How we cite our quotes: (Section.Paragraph)
Quote #1
The bourgeoisie cannot exist without constantly revolutionising the instruments of production, and thereby the relations of production, and with them the whole relations of society. (Section1.18)
That each business has to compete against other businesses means that to stay profitable, each one has to become more efficient by inventing new ways to produce. This in turn changes all of society, since people are constantly laboring to produce, or they're exploiting others to make them produce. When the ways people produce change, so does society. For example, workers under capitalism must always strive to become more efficient. How does this drive for efficiency change people in their personal lives and in their relationships with their employers? How might work change if there weren't a constant push for efficiency?
Quote #2
The need of a constantly expanding market for its products chases the bourgeoisie over the whole surface of the globe. It must nestle everywhere, settle everywhere, establish connexions everywhere. (Section 1.19)
In competition with other capitalists, each capitalist must always provide a new product to tantalize the consumer with, in order to make more profit and stay in business. This pushes the bourgeoisie to expand across the planet to find or create more customers and to acquire more labor and raw materials. But what is the shiny new thing you want, and where is it made?
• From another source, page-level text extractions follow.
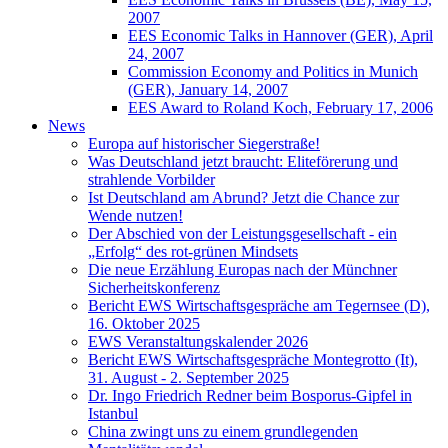
2007
EES Economic Talks in Hannover (GER), April
24, 2007
Commission Economy and Politics in Munich
(GER), January 14, 2007
EES Award to Roland Koch, February 17, 2006
News
Europa auf historischer Siegerstraße!
Was Deutschland jetzt braucht: Eliteförerung und
strahlende Vorbilder
Ist Deutschland am Abrund? Jetzt die Chance zur
Wende nutzen!
Der Abschied von der Leistungsgesellschaft - ein
„Erfolg“ des rot-grünen Mindsets
Die neue Erzählung Europas nach der Münchner
Sicherheitskonferenz
Bericht EWS Wirtschaftsgespräche am Tegernsee (D),
16. Oktober 2025
EWS Veranstaltungskalender 2026
Bericht EWS Wirtschaftsgespräche Montegrotto (It),
31. August - 2. September 2025
Dr. Ingo Friedrich Redner beim Bosporus-Gipfel in
Istanbul
China zwingt uns zu einem grundlegenden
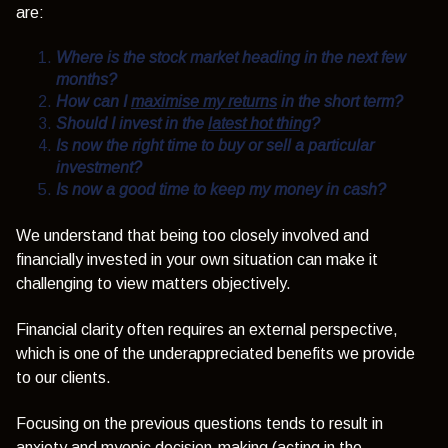
are:
Where is the stock market heading in the next few
months?
How can I
maximise my returns
in the short term?
Should I invest in the
latest hot thing
?
Is now the right time to buy or sell a particular
investment?
Is now a good time to keep my money in cash?
We understand that being too closely involved and
financially invested in your own situation can make it
challenging to view matters objectively.
Financial clarity often requires an external perspective,
which is one of the underappreciated benefits we provide
to our clients.
Focusing on the previous questions tends to result in
anxiety and myopic decision-making (acting in the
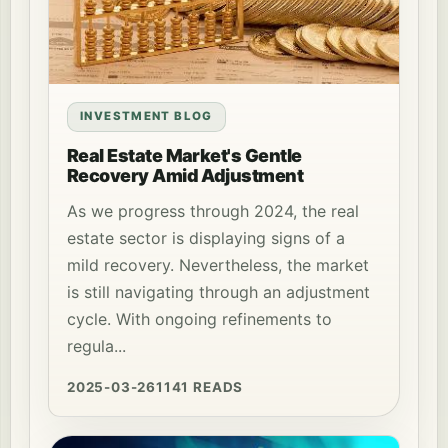
INVESTMENT BLOG
Real Estate Market's Gentle
Recovery Amid Adjustment
As we progress through 2024, the real
estate sector is displaying signs of a
mild recovery. Nevertheless, the market
is still navigating through an adjustment
cycle. With ongoing refinements to
regula...
2025-03-26
1141 READS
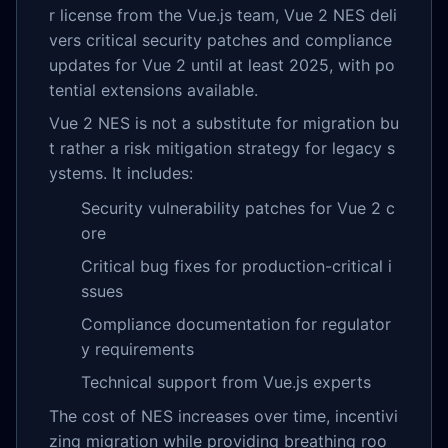
r license from the Vue.js team, Vue 2 NES deli
vers critical security patches and compliance
updates for Vue 2 until at least 2025, with po
tential extensions available.
Vue 2 NES is not a substitute for migration bu
t rather a risk mitigation strategy for legacy s
ystems. It includes:
Security vulnerability patches for Vue 2 c
ore
Critical bug fixes for production-critical i
ssues
Compliance documentation for regulator
y requirements
Technical support from Vue.js experts
The cost of NES increases over time, incentivi
zing migration while providing breathing roo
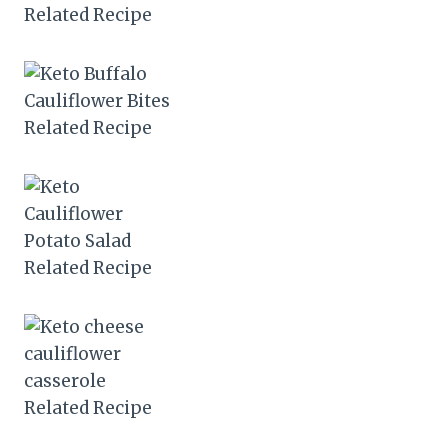
Related Recipe
Related Recipe
Related Recipe
Related Recipe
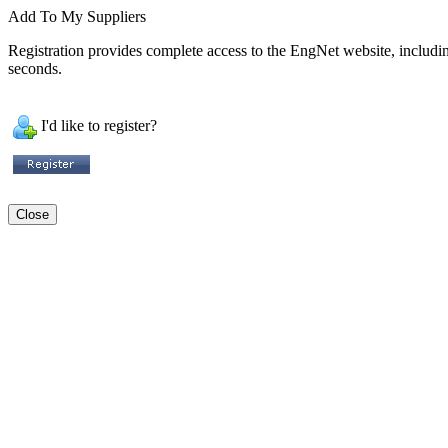
Add To My Suppliers
Registration provides complete access to the EngNet website, including 
seconds.
I'd like to register?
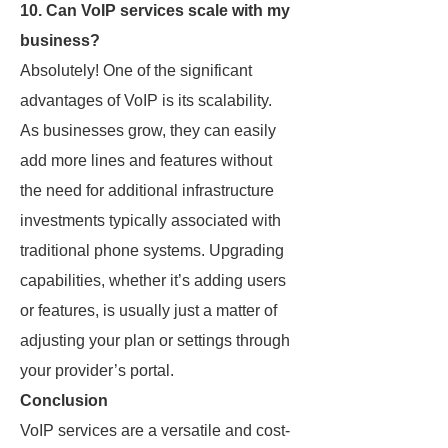
10. Can VoIP services scale with my
business?
Absolutely! One of the significant
advantages of VoIP is its scalability.
As businesses grow, they can easily
add more lines and features without
the need for additional infrastructure
investments typically associated with
traditional phone systems. Upgrading
capabilities, whether it’s adding users
or features, is usually just a matter of
adjusting your plan or settings through
your provider’s portal.
Conclusion
VoIP services are a versatile and cost-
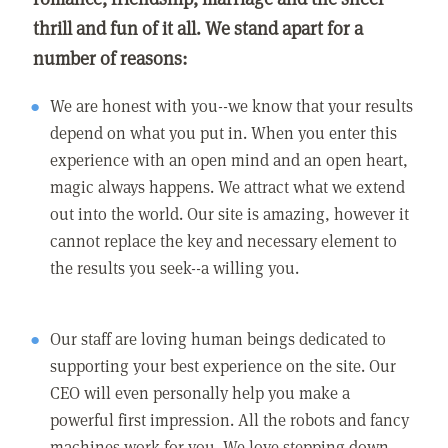
thrill and fun of it all. We stand apart for a
number of reasons:
We are honest with you--we know that your results
depend on what you put in. When you enter this
experience with an open mind and an open heart,
magic always happens. We attract what we extend
out into the world. Our site is amazing, however it
cannot replace the key and necessary element to
the results you seek--a willing you.
Our staff are loving human beings dedicated to
supporting your best experience on the site. Our
CEO will even personally help you make a
powerful first impression. All the robots and fancy
machines work for you. We love stepping down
What are the conditions there like? See child mining in Africa, for example.
Quote #3
[The proletariat is] a class of labourers, who live only so long as they find work, and who find work only so long as their labour increases capital. These labourers, who must sell themselves piecemeal, are a commodity, like every other article of commerce, and are consequently exposed to all the vicissitudes of competition, to all the fluctuations of the market. (Section1.30)
Workers have to sell their labor as a commodity. If the total supply of available labor increases, the cost of hiring any single person goes down. That's why keeping the unemployment rate high is in the interest of the bourgeoisie, unless there is so much unemployment that no one can buy their products, or the poor decide to remove the rich from power.